L'accès à l'eau est un problème crucial, une épidémie de choléra a déjà fait 33 morts dans la capitale depuis juin. La saison des pluies, qui arrive, laisse craindre aux acteurs humanitaires que cette épidémie soit pire que la précédente, qui avait causé la mort de 167 personnes. Médecins sans frontières vient d'ouvrir un centre de traitement contre l'infection, d'une capacité de 150 lits, dans un quartier voisin de Gudele. «A Juba, seulement 13 % de la population a un accès à l'eau publique. Tous les autres ont besoin d'utiliser des services privés qui livrent l'eau depuis les centrales de traitement. Mais avec la flambée du prix de l'essence, cette eau est beaucoup plus chère à traiter et à distribuer. Les gens doivent choisir entre acheter de la nourriture pour leurs familles ou acheter de l'eau propre. Le choix est très difficile», constate Isabel Martins, coordinatrice des programmes d'urgence d'Oxfam à Juba.

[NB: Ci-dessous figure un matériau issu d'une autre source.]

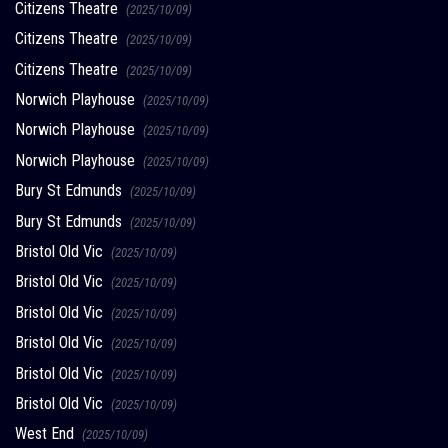
Citizens Theatre
(2025/10/09)
Citizens Theatre
(2025/10/09)
Citizens Theatre
(2025/10/09)
Norwich Playhouse
(2025/10/09)
Norwich Playhouse
(2025/10/09)
Norwich Playhouse
(2025/10/09)
Bury St Edmunds
(2025/10/09)
Bury St Edmunds
(2025/10/09)
Bristol Old Vic
(2025/10/09)
Bristol Old Vic
(2025/10/09)
Bristol Old Vic
(2025/10/09)
Bristol Old Vic
(2025/10/09)
Bristol Old Vic
(2025/10/09)
Bristol Old Vic
(2025/10/09)
West End
(2025/10/09)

Cessez-le-feu. Francis Jackson Rocky a fait son choix. Ce sera la nourriture. Lui aussi vit à Gudele, mais loin de l'agitation de l'artère principale. Pour trouver le vieil homme assis derrière sa machine à coudre, il faut emprunter une des pistes perpendiculaires. Ici, l'habitat est sommaire, des tentes du Haut-Commissariat aux réfugiés (HCR) servent de toiture ou de porte pour se protéger de la pluie. «Venez voir où je prends mon eau, venez !»

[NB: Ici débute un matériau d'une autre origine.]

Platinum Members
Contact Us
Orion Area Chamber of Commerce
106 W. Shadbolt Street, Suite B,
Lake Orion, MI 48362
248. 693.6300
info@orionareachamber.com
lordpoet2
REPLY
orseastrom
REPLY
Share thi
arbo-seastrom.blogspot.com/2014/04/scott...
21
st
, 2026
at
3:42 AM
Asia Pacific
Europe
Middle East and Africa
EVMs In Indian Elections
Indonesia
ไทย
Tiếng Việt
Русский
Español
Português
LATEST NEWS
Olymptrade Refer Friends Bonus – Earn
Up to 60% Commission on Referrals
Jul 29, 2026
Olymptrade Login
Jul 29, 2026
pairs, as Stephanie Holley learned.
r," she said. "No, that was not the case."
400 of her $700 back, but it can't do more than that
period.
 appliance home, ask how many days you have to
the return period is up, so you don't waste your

Francis Jackson Rocky nous conduit une centaine de mètres derrière son domicile. Ici, des forages artisanaux permettent un accès à l'eau des sous-sols. Francis Jackson Rocky plonge un petit bidon jaune dans un des trous, le remplit d'eau et tient l'avaler en présence de témoins : «Voilà ce que l'on boit !» «Il faut que la communauté internationale nous vienne en aide», répète-t-il. Tout en évitant d'aborder les questions politiques : «Nous devons obtenir la paix et ensuite, tout ira bien.»

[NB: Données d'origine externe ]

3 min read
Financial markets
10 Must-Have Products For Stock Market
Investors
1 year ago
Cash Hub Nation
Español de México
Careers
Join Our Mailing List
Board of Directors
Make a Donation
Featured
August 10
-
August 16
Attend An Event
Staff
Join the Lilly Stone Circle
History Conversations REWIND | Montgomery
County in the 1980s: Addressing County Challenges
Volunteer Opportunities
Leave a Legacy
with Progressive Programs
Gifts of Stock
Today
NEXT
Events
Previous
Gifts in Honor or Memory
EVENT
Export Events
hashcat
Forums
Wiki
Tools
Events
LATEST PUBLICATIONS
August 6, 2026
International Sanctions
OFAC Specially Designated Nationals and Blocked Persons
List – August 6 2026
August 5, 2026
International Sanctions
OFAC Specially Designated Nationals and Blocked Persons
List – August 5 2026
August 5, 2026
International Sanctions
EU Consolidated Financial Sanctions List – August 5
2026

Les espoirs d’un cessez-le-feu sont pourtant très minces. Les discussions entre les deux parties sont actuellement suspendues. Toutes les tentatives d’accords négociées à Nairobi (Kenya) ont jusque-là échoué, alors que cette guerre a déjà coûté la vie à des dizaines de milliers de personnes, dont des milliers d’enfants. Les deux tiers des 12 millions d’habitants ont besoin d’aide humanitaire et 4,5 millions de personnes n’ont pas suffisamment à manger, selon plusieurs ONG.